It always seemed like Cravin’ Melon was going to follow SC acts like Edwin McCain and Hootie & The Blowfish to the top of the national charts, but it never quite happened. The band always had a fiercely loyal and devoted fanbase around the state, though, as Melon’s Jimbo Chapman and Doug Jones found out recently when they put a retooled version of the catchy Southern-tinged rock band back together. “Doug and I have some guys from Charlotte on drums, keyboards and bass,” Chapman says. “We’ve done two shows and the overwhelmingly positive response we got made us want to book some more shows.” In fact, when the band arrived in Charleston to do their show at The Windjammer club, they found out they’d sold over 600 tickets in advance, something that startled and encouraged them. “You never know if people are going to be excited that you’re playing again or remember your songs,” Chapman says. “But people have been really great.

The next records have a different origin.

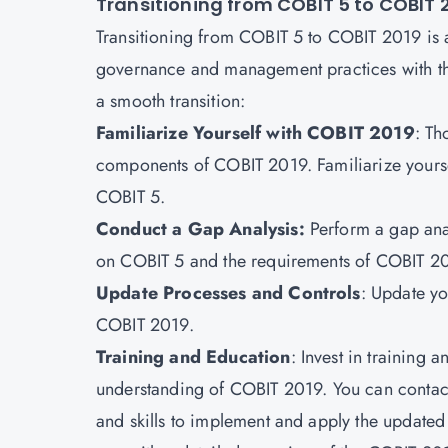
Transitioning from COBIT 5 to COBIT 
Transitioning from COBIT 5 to COBIT 2019 is a 
governance and management practices with the
a smooth transition:
Familiarize Yourself with COBIT 2019
: Th
components of COBIT 2019. Familiarize yourse
COBIT 5.
Conduct a Gap Analysis:
Perform a gap anal
on COBIT 5 and the requirements of COBIT 2
Update Processes and Controls
: Update y
COBIT 2019.
Training and Education
: Invest in training
understanding of COBIT 2019. You can contac
and skills to implement and apply the updated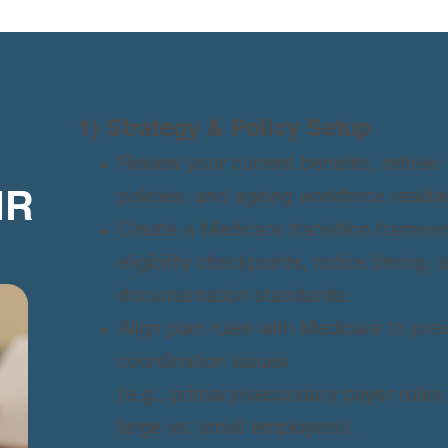
1) Strategy & Policy Setup
Review your current benefits, retiree
policies, and ageing workforce realitie
HR
Create a Medicare transition framewo
eligibility checkpoints, notice timing, 
documentation standards.
Align plan rules with Medicare to pre
coordination issues
(e.g., primary/secondary payer rules 
large vs. small employers).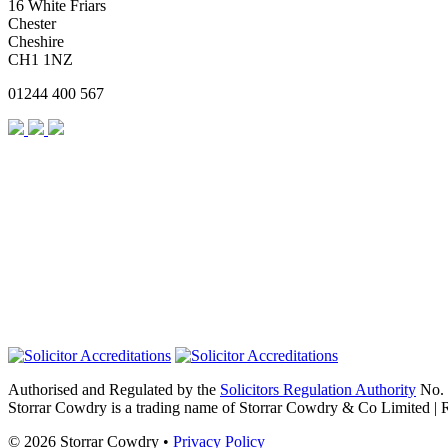
16 White Friars
Chester
Cheshire
CH1 1NZ
01244 400 567
Authorised and Regulated by the
Solicitors Regulation Authority
No. 
Storrar Cowdry is a trading name of Storrar Cowdry & Co Limited |
© 2026 Storrar Cowdry •
Privacy Policy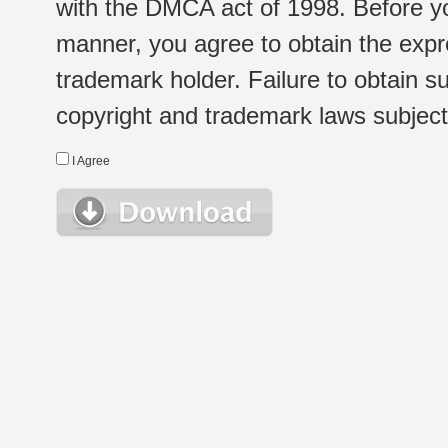
with the DMCA act of 1998. Before yo
manner, you agree to obtain the expr
trademark holder. Failure to obtain su
copyright and trademark laws subject t
I Agree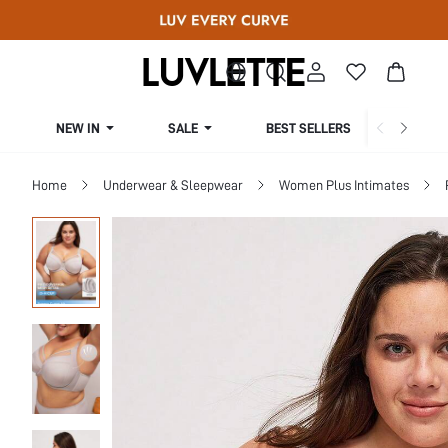
NEW IN
SALE
BEST SELLERS
CUR
Home
Underwear & Sleepwear
Women Plus Intimates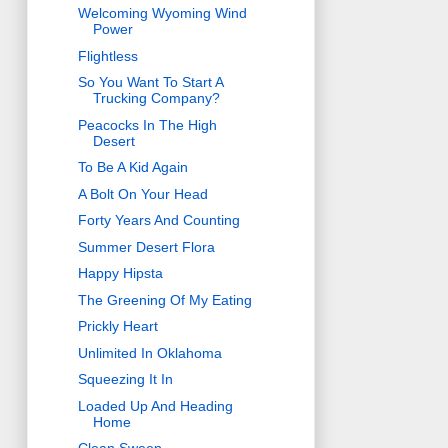
Welcoming Wyoming Wind
Power
Flightless
So You Want To Start A
Trucking Company?
Peacocks In The High
Desert
To Be A Kid Again
A Bolt On Your Head
Forty Years And Counting
Summer Desert Flora
Happy Hipsta
The Greening Of My Eating
Prickly Heart
Unlimited In Oklahoma
Squeezing It In
Loaded Up And Heading
Home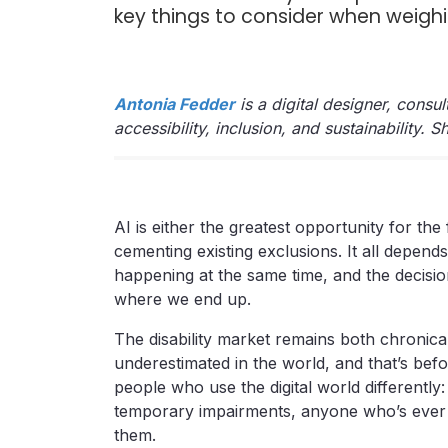
key things to consider when weighi
Antonia Fedder
is a digital designer, consu
accessibility, inclusion, and sustainability. 
AI is either the greatest opportunity for the f
cementing existing exclusions. It all depend
happening at the same time, and the decisio
where we end up.
The disability market remains both chronic
underestimated in the world, and that’s be
people who use the digital world differently
temporary impairments, anyone who’s ever en
them.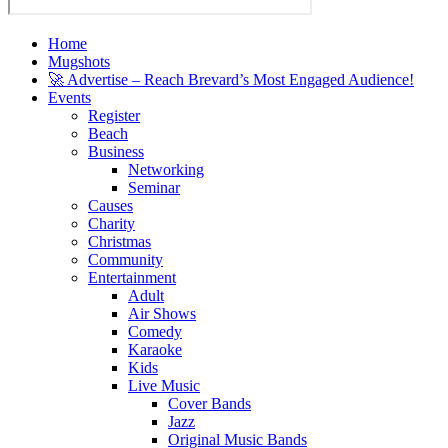
Home
Mugshots
🚀 Advertise – Reach Brevard’s Most Engaged Audience!
Events
Register
Beach
Business
Networking
Seminar
Causes
Charity
Christmas
Community
Entertainment
Adult
Air Shows
Comedy
Karaoke
Kids
Live Music
Cover Bands
Jazz
Original Music Bands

It gives renewed life to me and Doug; in fact, we’ve been working on some new songs and we’re thinking about hitting the studio just to record a few and see if people are interested in that.”


Photo by Trashy Betty Photography

Who: Lesley Swift & Zac Bolton
Where: Brewery 85, 6 Whitlee Ct., Greenville
When: Sunday, May 5th at 2 p.m.

If you dig deep into Little Lesley & The Bloodshots 2018 album Heartbeat, underneath the piston-pumping old-school rockabilly that the trio does so well, you’ll find some songs that take an unexpected path. Tracks like “Spell My Name” and “Another Night” head straight into old-school honky-tonk country music, the kind that might pop up on the jukebox on a lonely Saturday night in a smoky Southern bar. Those songs represent the direction that singer/guitarist Lesley Swift is headed in now, converting herself from a leather-and-pumps-clad, bass-thumping rockabilly chick to an old-school country singer. “I wanted to get away from the niche of rockabilly,” Swift says. “I’ve enjoyed that scene, it’s served me very well, and I enjoy making that kind of music, but there were a few songs from the last record that are very honky-tonk. And the music comes to me how it comes to me, so instead of trying to make the songs fit a particular style I think that it’s best for me to adapt to the music rather than trying to make it fit into some predetermined thing. So that’s the direction I started taking my music in.” Swift’s show at Brewery 85 is an acoustic duo performance, a format she says she enjoys because of its intimacy. “It’s great from a songwriter’s perspective because the audience can really hear the music,” she says.